A person buying an e-2W could have considerable savings over a couple of years despite the higher capital cost, according to a TCO analysis of e-2Ws and ICE vehicles by Systematix Shares and Stocks (India) Ltd. Another important factor for a 2W buyer in India is the resale value and an e-2W buyer also has concerns over battery replacement cost. “To address these, many new-age e-2W companies (such as Ather Energy) have announced buyback offers for their products after battery warranty expiry (normally three years) at reasonably high prices. This further lowers the TCO for e-2Ws versus their ICE counterparts,” analysts at Systematix said in a report. Hero MotoCorp Ltd has a 35% stake in Ather.
All this points to a strong demand environment, but constraints in supply chain pose a hurdle for ramping up EV production. Further, geopolitical tensions have led to a spike in prices of metals such as nickel, a key raw material for manufacturing batteries. Prices of aluminium, a lightweight material used to manufacture EVs, have also risen significantly. Thus, the possibility of price hikes cannot be ruled out and analysts at BofA Securities expect more than 5% price hikes. EV buyers are largely from urban mid- to high-income category and, as such, do not view any threat in shift to e-2Ws from price hikes at least for now, they said.
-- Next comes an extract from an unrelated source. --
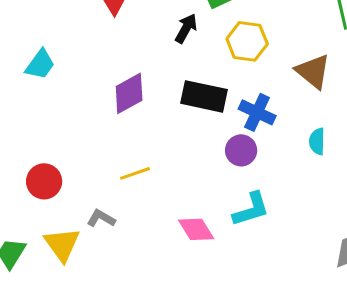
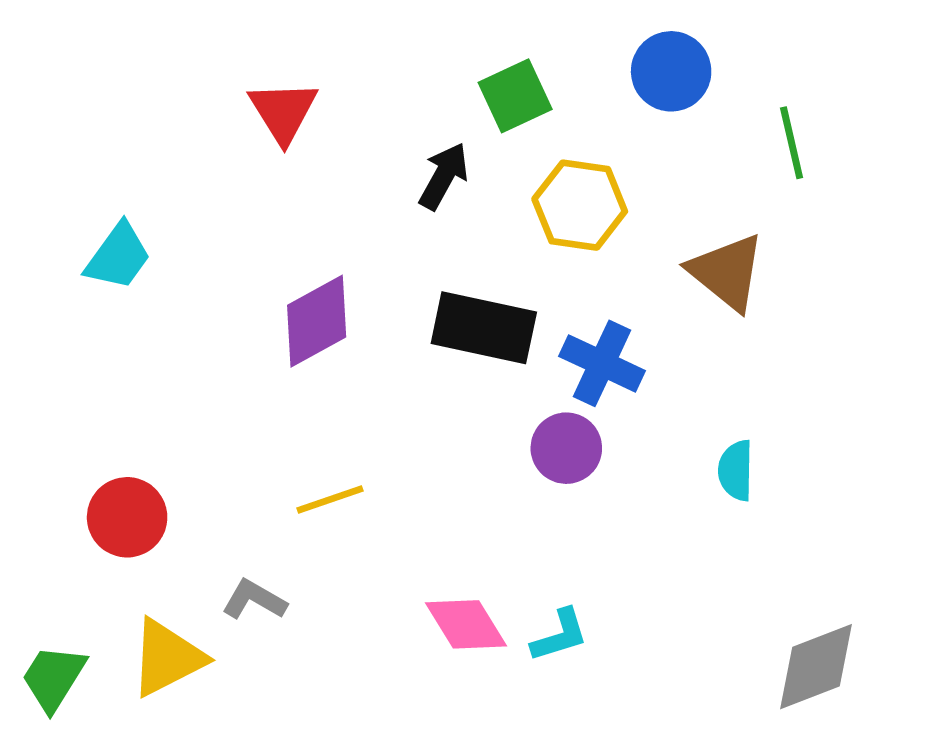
cyan semicircle: (317, 141) -> (736, 470), moved
cyan L-shape: (251, 209) -> (560, 635), moved, size x0.7
yellow triangle: (62, 244) -> (167, 658), turned 39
However, recent instances of e-2Ws catching fire have raised safety concerns. It remains to be seen if this will cast a shadow on the transition.
In the passenger vehicle (PV) segment, penetration of EVs is about 1% with Tata Motors Ltd leading the way. Maruti Suzuki India Ltd has been a laggard in this category. However, EVs are not the only preferred sustainable option in PVs, as demand for compressed natural gas (CNG) variants is also on the rise and Maruti Suzuki could be a beneficiary given its dominant position in this segment.
As such, the charging infrastructure for EVs is yet to be widely established and this makes the case for CNG vehicles. Also, the higher cost of EVs has triggered a shift towards CNG. Further, the demand is being lifted with the government expanding its CNG footprint.
CNG penetration in the PV segment in FY22 increased to 9% from 6% in FY21, according to BofA.
“The cost of running CNG vehicles is much lower than petrol variants because of better fuel efficiency and lower CNG prices compared with petrol and diesel. The trade-off with CNG vehicles is on performance because of lower powered engines,” said Kumar Rakesh, a senior automobile and technology analyst at BNP Paribas India.
All said, while the nudge towards sustainable options is strong, the transition has its own set of concerns. This means the threat to incumbents from EVs is lower in the near-to-medium term.